His friend John Lamar recalled that the congregation at the church was a little spooked when piped-in music that was halted to let the priest speak, suddenly started up again.
“We all said, ‘Oh, that’s Magoo,’ He was a great trickster,” Lamar said, referring to his friend by the nickname he acquired in childhood.
And as the mourners left the church, the sky cleared briefly and a rainbow appeared.
“We felt his presence there,” Lamar said.
And now, 13 years later, Mugavero, who was a local musician and disc jockey, is again making his presence felt.
To bring awareness to World AIDS Day, Dec. 1, Connecticut College brought to campus a section the AIDS Memorial Quilt. Mugavero’s panel, created out of his T-shirts soon after his death by Lamar and a dozen fellow DJs from WCNI radio at Conn, was one of a couple hundred on display at the college.
Mugavero’s panel included musical notes in honor of his band “Kat Thang,” which used to open for The Reducers. There was a can of “Hygienic condensed lobster soup” in honor of the Hygienic Arts Gallery; Stonehenge, a place Mugavero once visited. Mr. Bubbles surrounded by a string of plastic pearls also figures prominently on the 3- by-6-foot panel.
“Mr. Bubbles was the cutest little T-shirt he ever had,” Lamar said. “He saved up box tops to get that T-shirt. Pink was his favorite color.”
Claudia Highbaugh, dean of religious and spiritual life at Conn, brought the quilt to campus so students and the community could see a visual representation of the lives touched by AIDS. It was on display for one week at Crozier-Williams Student Center.
“The most important thing about the quilt is the whole idea of remembrance,” said Highbaugh. “From 1982 to 1990, entire populations of gay communities were wiped out.”
Maryann Lidestri, Mugavero’s sister, wasn’t involved in the making of the quilt, but had seen the finished piece back in 1996.
“It’s very overwhelming,” said Lidestri, who had small children and an ailing mother when her brother was sick.
She visited the quilt again at a reception at Conn where she met her brother’s friends.
“It’s kind of a way for all of us to still be connected.

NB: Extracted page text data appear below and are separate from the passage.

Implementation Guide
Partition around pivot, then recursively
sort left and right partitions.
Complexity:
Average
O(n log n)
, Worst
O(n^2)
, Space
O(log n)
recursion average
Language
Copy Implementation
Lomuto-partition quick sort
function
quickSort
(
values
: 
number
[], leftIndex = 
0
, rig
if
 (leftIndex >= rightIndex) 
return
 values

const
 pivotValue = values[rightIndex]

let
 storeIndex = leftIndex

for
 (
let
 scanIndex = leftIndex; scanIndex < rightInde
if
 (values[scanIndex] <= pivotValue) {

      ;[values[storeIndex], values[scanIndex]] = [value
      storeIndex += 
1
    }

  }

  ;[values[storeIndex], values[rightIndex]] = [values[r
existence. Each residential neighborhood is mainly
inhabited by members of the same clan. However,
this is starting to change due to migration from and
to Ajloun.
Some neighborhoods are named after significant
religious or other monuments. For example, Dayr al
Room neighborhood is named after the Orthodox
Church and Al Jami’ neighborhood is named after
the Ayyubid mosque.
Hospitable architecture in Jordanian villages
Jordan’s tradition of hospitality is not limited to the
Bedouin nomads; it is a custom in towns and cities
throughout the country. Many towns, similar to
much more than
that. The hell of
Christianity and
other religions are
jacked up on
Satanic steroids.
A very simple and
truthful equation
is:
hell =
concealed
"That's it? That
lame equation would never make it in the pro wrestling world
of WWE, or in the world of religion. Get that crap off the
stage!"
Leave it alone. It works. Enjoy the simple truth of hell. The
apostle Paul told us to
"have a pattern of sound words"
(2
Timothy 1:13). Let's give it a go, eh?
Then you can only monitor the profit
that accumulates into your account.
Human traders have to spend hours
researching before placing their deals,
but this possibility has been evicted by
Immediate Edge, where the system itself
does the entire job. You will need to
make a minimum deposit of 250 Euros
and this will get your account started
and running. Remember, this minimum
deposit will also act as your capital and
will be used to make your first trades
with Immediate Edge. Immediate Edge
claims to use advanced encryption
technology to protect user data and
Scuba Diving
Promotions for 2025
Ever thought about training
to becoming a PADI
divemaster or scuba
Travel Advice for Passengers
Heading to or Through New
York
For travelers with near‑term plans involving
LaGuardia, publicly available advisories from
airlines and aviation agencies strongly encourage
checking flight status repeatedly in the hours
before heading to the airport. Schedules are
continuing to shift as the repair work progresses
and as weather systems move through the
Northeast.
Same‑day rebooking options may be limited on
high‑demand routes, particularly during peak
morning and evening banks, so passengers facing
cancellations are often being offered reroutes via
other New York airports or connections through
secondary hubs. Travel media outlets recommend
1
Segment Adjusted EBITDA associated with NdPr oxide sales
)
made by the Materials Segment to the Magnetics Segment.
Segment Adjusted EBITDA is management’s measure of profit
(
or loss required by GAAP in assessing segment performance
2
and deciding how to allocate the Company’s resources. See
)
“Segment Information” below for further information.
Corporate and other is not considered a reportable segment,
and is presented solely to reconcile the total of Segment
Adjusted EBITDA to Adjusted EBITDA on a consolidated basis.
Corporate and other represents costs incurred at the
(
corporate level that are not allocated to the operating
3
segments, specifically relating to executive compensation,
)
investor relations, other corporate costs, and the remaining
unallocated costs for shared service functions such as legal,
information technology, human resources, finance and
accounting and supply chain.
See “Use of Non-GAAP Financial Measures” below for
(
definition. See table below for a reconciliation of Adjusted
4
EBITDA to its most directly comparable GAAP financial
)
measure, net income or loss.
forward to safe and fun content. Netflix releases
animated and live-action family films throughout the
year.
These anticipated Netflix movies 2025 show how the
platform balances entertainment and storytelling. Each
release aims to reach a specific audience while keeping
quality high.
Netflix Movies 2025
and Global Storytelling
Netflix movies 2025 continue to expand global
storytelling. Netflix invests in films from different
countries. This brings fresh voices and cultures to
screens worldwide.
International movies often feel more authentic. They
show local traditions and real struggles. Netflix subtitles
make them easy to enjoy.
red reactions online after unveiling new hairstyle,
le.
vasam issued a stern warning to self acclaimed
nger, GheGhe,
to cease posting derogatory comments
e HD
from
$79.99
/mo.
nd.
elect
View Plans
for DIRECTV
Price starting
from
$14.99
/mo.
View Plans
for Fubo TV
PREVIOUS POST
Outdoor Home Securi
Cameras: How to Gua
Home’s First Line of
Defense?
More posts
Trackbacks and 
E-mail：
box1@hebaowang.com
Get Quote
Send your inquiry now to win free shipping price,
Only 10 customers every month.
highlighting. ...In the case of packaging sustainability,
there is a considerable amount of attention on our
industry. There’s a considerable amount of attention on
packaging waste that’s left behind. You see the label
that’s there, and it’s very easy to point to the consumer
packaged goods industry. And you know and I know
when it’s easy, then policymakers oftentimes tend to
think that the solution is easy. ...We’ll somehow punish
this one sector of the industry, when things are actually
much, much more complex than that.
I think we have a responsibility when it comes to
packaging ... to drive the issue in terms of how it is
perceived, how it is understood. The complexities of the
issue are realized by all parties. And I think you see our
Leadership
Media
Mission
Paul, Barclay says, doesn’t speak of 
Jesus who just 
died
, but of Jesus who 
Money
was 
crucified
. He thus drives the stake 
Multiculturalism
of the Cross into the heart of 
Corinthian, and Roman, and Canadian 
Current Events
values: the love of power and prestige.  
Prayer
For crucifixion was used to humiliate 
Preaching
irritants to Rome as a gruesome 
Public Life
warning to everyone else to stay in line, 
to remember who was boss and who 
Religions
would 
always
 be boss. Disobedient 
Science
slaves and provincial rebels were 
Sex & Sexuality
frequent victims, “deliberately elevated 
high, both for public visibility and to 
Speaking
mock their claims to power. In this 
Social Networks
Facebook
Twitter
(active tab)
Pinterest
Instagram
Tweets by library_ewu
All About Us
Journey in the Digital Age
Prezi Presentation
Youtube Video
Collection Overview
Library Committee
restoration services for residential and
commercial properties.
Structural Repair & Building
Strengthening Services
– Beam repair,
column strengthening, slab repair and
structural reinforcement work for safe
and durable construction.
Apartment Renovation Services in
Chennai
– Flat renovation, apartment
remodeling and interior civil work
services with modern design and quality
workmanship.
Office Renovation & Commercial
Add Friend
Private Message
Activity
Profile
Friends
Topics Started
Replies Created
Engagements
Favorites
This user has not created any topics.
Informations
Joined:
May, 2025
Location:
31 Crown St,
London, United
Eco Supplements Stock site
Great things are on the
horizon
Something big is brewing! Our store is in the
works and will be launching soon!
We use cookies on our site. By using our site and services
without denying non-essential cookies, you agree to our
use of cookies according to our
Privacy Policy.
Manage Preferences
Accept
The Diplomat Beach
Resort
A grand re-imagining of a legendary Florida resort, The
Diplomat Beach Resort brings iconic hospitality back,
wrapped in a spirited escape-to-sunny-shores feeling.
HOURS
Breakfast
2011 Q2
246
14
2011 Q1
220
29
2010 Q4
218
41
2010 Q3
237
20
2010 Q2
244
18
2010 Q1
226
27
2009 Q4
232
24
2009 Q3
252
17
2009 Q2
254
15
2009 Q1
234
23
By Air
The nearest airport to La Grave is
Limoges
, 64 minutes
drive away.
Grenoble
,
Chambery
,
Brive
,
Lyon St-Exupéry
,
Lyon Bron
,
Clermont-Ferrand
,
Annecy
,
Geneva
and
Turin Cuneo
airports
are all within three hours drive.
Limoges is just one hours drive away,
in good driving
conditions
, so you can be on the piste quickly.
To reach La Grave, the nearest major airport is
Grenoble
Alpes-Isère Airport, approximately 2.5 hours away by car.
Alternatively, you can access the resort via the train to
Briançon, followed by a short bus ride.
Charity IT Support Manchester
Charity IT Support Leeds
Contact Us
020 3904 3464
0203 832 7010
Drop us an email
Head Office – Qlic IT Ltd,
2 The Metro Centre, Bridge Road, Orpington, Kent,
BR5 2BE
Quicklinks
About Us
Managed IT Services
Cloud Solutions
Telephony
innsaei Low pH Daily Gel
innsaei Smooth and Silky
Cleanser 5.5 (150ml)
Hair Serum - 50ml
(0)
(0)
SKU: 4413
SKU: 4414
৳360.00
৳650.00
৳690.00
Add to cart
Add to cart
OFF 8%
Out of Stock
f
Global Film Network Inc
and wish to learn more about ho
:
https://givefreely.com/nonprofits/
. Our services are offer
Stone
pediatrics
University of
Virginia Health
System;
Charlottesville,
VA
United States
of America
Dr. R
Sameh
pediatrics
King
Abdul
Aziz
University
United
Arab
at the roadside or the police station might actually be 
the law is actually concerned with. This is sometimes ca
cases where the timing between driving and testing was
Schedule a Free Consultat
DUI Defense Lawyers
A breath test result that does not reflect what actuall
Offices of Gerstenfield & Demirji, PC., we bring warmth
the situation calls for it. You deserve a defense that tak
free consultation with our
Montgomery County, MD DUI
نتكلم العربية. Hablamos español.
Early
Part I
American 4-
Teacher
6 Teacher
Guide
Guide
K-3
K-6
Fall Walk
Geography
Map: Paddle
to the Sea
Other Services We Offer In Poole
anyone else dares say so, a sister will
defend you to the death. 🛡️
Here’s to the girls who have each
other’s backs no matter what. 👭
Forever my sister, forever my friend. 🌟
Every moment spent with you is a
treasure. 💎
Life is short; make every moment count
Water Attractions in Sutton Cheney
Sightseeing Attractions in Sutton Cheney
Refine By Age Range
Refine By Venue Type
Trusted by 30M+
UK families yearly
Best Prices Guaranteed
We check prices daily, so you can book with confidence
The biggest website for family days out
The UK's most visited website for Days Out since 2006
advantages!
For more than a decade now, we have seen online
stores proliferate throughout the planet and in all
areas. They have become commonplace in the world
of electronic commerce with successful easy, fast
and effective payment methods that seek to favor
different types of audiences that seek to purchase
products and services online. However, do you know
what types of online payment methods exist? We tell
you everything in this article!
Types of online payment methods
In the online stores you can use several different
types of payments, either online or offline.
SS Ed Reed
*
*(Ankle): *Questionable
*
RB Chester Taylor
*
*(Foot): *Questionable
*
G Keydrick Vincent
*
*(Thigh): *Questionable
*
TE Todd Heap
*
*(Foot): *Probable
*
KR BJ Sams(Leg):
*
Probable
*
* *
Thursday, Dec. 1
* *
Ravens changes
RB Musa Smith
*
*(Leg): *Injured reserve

My brother was a people person and this would make him very happy,” she said.
The quilt idea was conceived in 1985 in San Francisco by gay rights activists to honor their friends who were dying from AIDS. Parts of the quilt are continuously on display throughout the United States. There are more than 46,000 panels contained in 5,748 sections of the quilt. The last time the quilt was on display was in 1996 when sections were placed end to end, covering the entire National Mall in Washington, D.C.
There are more than 91,000 names on the quilt, which includes 52 miles of fabric.
Lamar said the loss of his friend was devastating and sent him into a depression.
“Quite frankly, it destroyed me,” he said. “He died because he was poor and couldn’t afford all fancy new drugs. At the time, that was the very edge of the breakthroughs for treating AIDS. It was so sad—he didn’t have to die.”
But Lamar said working on the quilt was cathartic, and seeing it again at Conn College prompted a release of new emotion.
Although his friend’s death is remote, he said, he thinks about him every day.
“We wanted for Magoo’s panel to be happy and exuberant,” he said.
The back side of the quilt is a rainbow.